Attention: Privacy Officer
16262 West Bernardo Drive
San Diego, California 92127
California consumer privacy notices and disclosures.
- Your privacy rights under the CCPA. The CCPA became effective on January 1, 2020 and provides consumers who reside in California with certain rights relating to their personal information.
- Right to Know – You have the right to know about the personal information which we collect and how we use and share that information.
Personal information as defined by the CCPA specifically excludes publicly available information that is lawfully made available to the general public from federal, state, or local government records. We collect or have collected in the past 12 months the following categories of personal information:
- Personal identifiers – including name, email address, postal address, IP address, telephone number
- Categories of personal information – identified in California Civil Code section 1798.80 such as name, signature, employment, and financial information
- Commercial information – such as detailed transaction information, purchase, and payment information
- Professional and employment related information – including employer, position/job title, and contact information
- Web and other network activity information (including search and browsing history)
- Inferences which reflect your behavior, derived from geolocation and tracking data when you use the Services
We use, share, and disclose these categories of personal information we collect from and about you consistent with our business and commercial purposes stated in the section entitled, why do we collect and for what purposes do we use personal information.
The CCPA also imposes additional obligations upon businesses that sell personal information to third parties. Genasys does not sell personal information and we have not sold personal information in the last 12 months.

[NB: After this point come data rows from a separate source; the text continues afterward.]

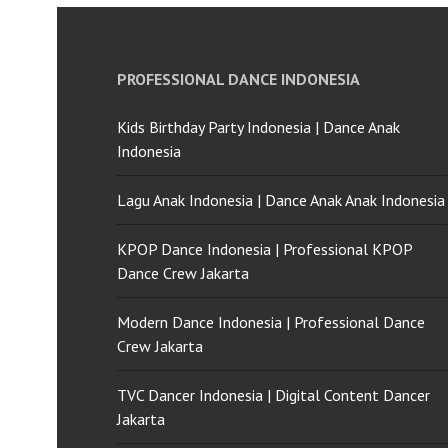
PROFESSIONAL DANCE INDONESIA
Kids Birthday Party Indonesia | Dance Anak
Indonesia
Lagu Anak Indonesia | Dance Anak Anak Indonesia
KPOP Dance Indonesia | Professional KPOP
Dance Crew Jakarta
Modern Dance Indonesia | Professional Dance
Crew Jakarta
TVC Dancer Indonesia | Digital Content Dancer
Jakarta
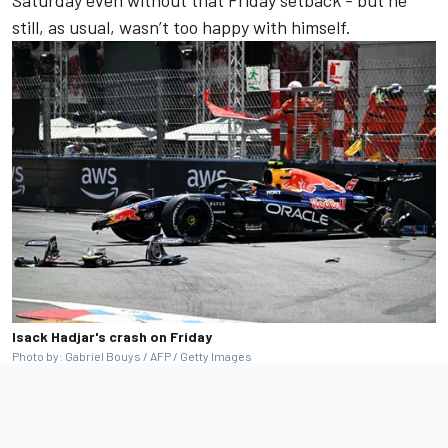
still, as usual, wasn’t too happy with himself.
Isack Hadjar's crash on Friday
Photo by: Gabriel Bouys / AFP / Getty Images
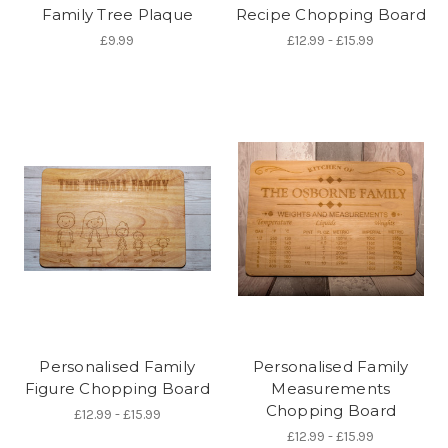
Family Tree Plaque
Recipe Chopping Board
£9.99
£12.99 - £15.99
Personalised Family
Personalised Family
Figure Chopping Board
Measurements
Chopping Board
£12.99 - £15.99
£12.99 - £15.99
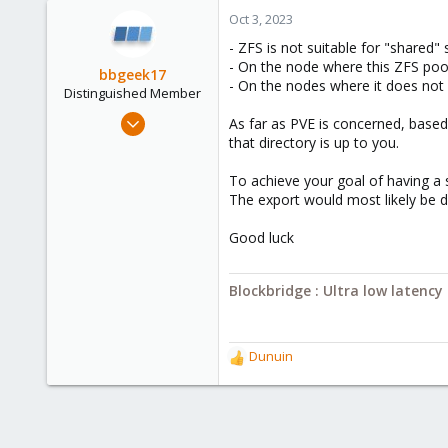
Oct 3, 2023
- ZFS is not suitable for "shared" s
- On the node where this ZFS poo
bbgeek17
- On the nodes where it does not 
Distinguished Member
Nov 20, 2020
As far as PVE is concerned, based
6,739
that directory is up to you.
2,694
To achieve your goal of having a s
278
The export would most likely be d
Blockbridge
Good luck
www.blockbridge.com
Blockbridge : Ultra low latenc
Dunuin
R
e
a
c
t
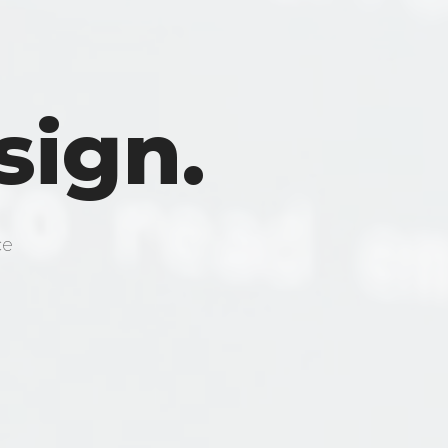
sign.
ce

- Right to Request Deletion – You have the right to request the deletion of your personal information, subject to limitations, exceptions, and conditions under the law. These include maintaining personal information to complete transactions, to satisfy our legal obligations, to maintain security and existing functionality, to protect the free speech rights of other consumers, for research purposes that are in the public interest, and for our internal legitimate uses.
- Right to Opt-out of the Sale or Sharing of Personal Information – Under the CCPA, California consumers have the right to opt-out of the sale or sharing of their personal information with third parties for their direct marketing purposes. Genasys does not sell, share for value, rent, or trade personal information with third parties for their direct marketing purposes as provided in the CCPA.
- Right to Limit Use and Disclosure of Sensitive Personal Information – A consumer shall have the right, subject to limitations exceptions, and conditions under the law, at any time, to direct a business that collects sensitive personal information about the consumer to limit its use of the consumer’s sensitive personal information to that use which is necessary to perform the services or provide the goods reasonably expected by an average consumer who requests those goods or services.
- Right to Non-discrimination – Genasys will not discriminate against you for exercising any of your rights under the CCPA.
To exercise any of your rights under the CCPA, please contact us by submitting your request at https://genasys/legal/ccpa, by calling us 800xxx-xxxx or by submitting your written request to:
Attention: Privacy Officer
16262 West Bernardo Drive
San Diego, California 92127
Please note that you will be required to verify your identity before we act upon your request. If you choose to designate an authorized agent to submit a request on your behalf, we will need to verify your identity and you must submit a written authorization signed by you for the agent to act on your behalf. The agent must be a person or entity who is registered with the California Secretary of State. We will work with you to respond within 45 days of our receipt of your verifiable request; however, we may require an additional 45 days to respond, in which case we will so advise you. The CCPA permits a California consumer to submit personal information requests no more than twice in a 12-month period.